Your entire workflow is as follows:
- Receive an accessible URL in your audio/video file. You are able to do so through any type of on-line storage or add the file to AssemblyAI’s server.
- Make a POST name to the transcription API with each the
content_safetyparameters. This can begin the transcription.
- Make a GET name to the transcription API to examine if the method is full. It’s best to get the ultimate output when the transcription is completed.
Add a Native Audio File (Non-obligatory)
When you wouldn’t have an accessible URL, you should use the next step to add your native audio file to the web storage offered by AssemblyAI.
In your working listing, create a brand new file referred to as
upload_file.py . Then, fill it with the next code snippet (substitute the
filename variables based mostly in your use case):
Proceed by working the next command in your terminal:
It is going to add your audio file as chunks to the server and return a JSON output as soon as the add is accomplished.
You’ll use this accessible URL in a while for transcription.
Make POST Name to Transcript API
Subsequent, proceed by creating a brand new Python file referred to as
transcribe.py. Append the next code which makes a POST name through AssemblyAI’s transcript API. Keep in mind to switch the
audio_url variables. One factor to notice is that the
content_safety parameter have to be explicitly set to
True to allow content material moderation.
Apart from that, you possibly can management the brink for content material moderation. By default, it’s set to 50 however you possibly can simply modify it by including a further
content_safety_confidence parameter to the
Begin the transcription course of by working the next command:
It’s best to get a JSON-formatted output as follows:
"content_safety": true, ...
A very powerful key-value pairs are:
id— signify the distinctive identifier in your course of. This id is required when calling the GET API in a while to get the ultimate output
standing— signifies the progress of your transcription
Within the occasion the place you obtained
error because the standing, it might attributable to one of many following causes:
- Unsupported audio file format
- Audio file didn’t comprise audio knowledge
- Audio file was too quick (<200 milliseconds)
- URL of audio file is unreachable
- An error on API aspect
Make GET Name to Transcript API
You’ll want to make one other API name to the identical transcript API through GET HTTP. That is to examine the transcription course of and whether it is accomplished, you’re going to get the ultimate output that comes with info for content material moderation.

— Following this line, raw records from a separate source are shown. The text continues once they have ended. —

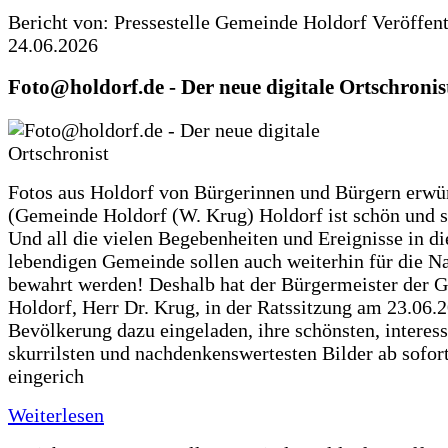
Bericht von: Pressestelle Gemeinde Holdorf
Veröffen
24.06.2026
Foto@holdorf.de - Der neue digitale Ortschronis
Fotos aus Holdorf von Bürgerinnen und Bürgern erwü
(Gemeinde Holdorf (W. Krug) Holdorf ist schön und s
Und all die vielen Begebenheiten und Ereignisse in di
lebendigen Gemeinde sollen auch weiterhin für die N
bewahrt werden! Deshalb hat der Bürgermeister der 
Holdorf, Herr Dr. Krug, in der Ratssitzung am 23.06.
Bevölkerung dazu eingeladen, ihre schönsten, interess
skurrilsten und nachdenkenswertesten Bilder ab sofort
eingerich
Weiterlesen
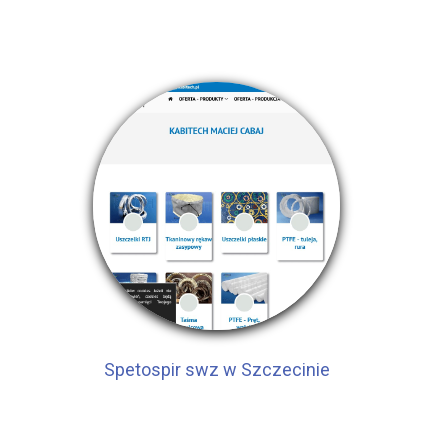
Spetospir swz w Szczecinie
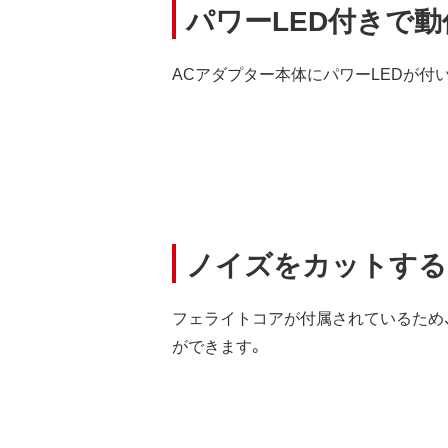
パワーLED付きで
ACアダプター本体にパワーLEDが付
ノイズをカットする
フェライトコアが付属されているため
ができます。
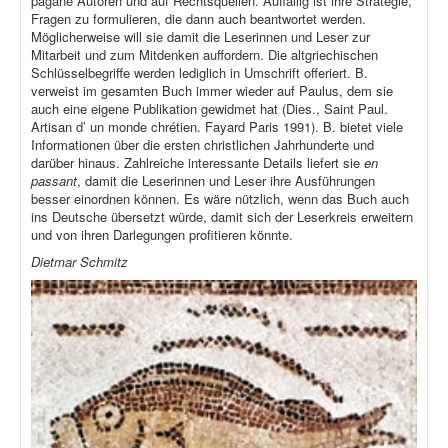
pagane Autoren und auf Rechtsquellen. Auffällig ist ihre Strategie,
Fragen zu formulieren, die dann auch beantwortet werden.
Möglicherweise will sie damit die Leserinnen und Leser zur
Mitarbeit und zum Mitdenken auffordern. Die altgriechischen
Schlüsselbegriffe werden lediglich in Umschrift offeriert. B.
verweist im gesamten Buch immer wieder auf Paulus, dem sie
auch eine eigene Publikation gewidmet hat (Dies., Saint Paul.
Artisan d’ un monde chrétien. Fayard Paris 1991). B. bietet viele
Informationen über die ersten christlichen Jahrhunderte und
darüber hinaus. Zahlreiche interessante Details liefert sie
en
passant
, damit die Leserinnen und Leser ihre Ausführungen
besser einordnen können. Es wäre nützlich, wenn das Buch auch
ins Deutsche übersetzt würde, damit sich der Leserkreis erweitern
und von ihren Darlegungen profitieren könnte.
Dietmar Schmitz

Additionally, the transcription course of could take as much as 10 minutes relying on the size of your file. Create a brand new Python file referred to as
transcribe_file.py with the next code:
id variables accordingly and run the next command:
The JSON output will comprise
content_safety_labels key with the next objects:
"text": "Yes, that's it. Why does that happen? By calling off the Hunt, your brain can stop persevering on the ugly sister. Giving the correct set of neurons a chance to be activated. Tip of the tongue, especially blocking on a person's name, is totally normal. 25 year olds can experience several tip of the tongues a week, but young people don't sweat them, in part because old age, memory loss and Alzheimer's are nowhere on their radars.",
consequence: a listing of dictionaries for the next objects (textual content, labels, timestamp).
textual contentrepresents the transcription of the audio beneath content material moderation. In the meantime,
labelsis a listing of flagged content material with the next key-value pairs (label, confidence, severity).
timestampaccommodates the beginning and finish time (milliseconds) for the corresponding transcription.
abstract: a dictionary for every detected label. Every label containing a floating level represents the confidence rating in relation to your entire audio file.
severity_score_summary: a dictionary for every detected label. Every label containing a floating level represents severity rating in relation to your entire audio file.
On the time of this writing, the API at the moment helps the next labels:
- Firm Financials
- Crime Violence
- Hate Speech
- Well being Points
- Pure Disasters
- Detrimental Information
- NSFW (Grownup Content material)
- Delicate Social Points
Please be famous that confidence rating and severity rating are totally different though each scale from 0 to 1.
Confidence rating represents the perceived accuracy of the prediction made by the AI mannequin whereas severity rating is the extremity worth for the label. For instance, pure disasters or accidents with mass casualties will end in a better severity rating (0.8 to 1.0) whereas a minor automobile accident may simply yield (0.1 to 0.2).
Because of this, you should use the data offered by the API to reasonable the content material associated to audio/video in your platform.